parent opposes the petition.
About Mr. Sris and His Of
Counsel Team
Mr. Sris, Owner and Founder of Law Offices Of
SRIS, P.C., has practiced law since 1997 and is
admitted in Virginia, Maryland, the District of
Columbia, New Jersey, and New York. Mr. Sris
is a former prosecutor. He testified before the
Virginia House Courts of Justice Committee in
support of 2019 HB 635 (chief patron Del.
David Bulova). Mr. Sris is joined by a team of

========

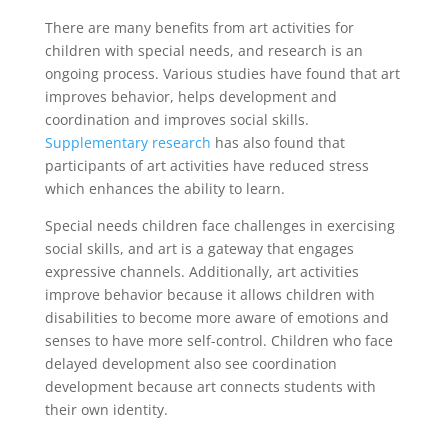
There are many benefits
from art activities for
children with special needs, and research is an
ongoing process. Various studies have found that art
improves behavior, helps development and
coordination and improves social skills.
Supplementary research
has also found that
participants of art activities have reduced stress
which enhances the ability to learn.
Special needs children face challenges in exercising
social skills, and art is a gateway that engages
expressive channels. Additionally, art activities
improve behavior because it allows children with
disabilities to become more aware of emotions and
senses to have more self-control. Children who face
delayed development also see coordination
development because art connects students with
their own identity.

========

**Exercise prompt**
Beginning with the line holding "Mr. Sris, Owner and Founder of Law Offices Of" and ending with the line holding "David Bulova). Mr.", write out the stretch of material above exactly; add no further lines.

**Reply to the task**
Mr. Sris, Owner and Founder of Law Offices Of
SRIS, P.C., has practiced law since 1997 and is
admitted in Virginia, Maryland, the District of
Columbia, New Jersey, and New York. Mr. Sris
is a former prosecutor. He testified before the
Virginia House Courts of Justice Committee in
support of 2019 HB 635 (chief patron Del.
David Bulova). Mr. Sris is joined by a team of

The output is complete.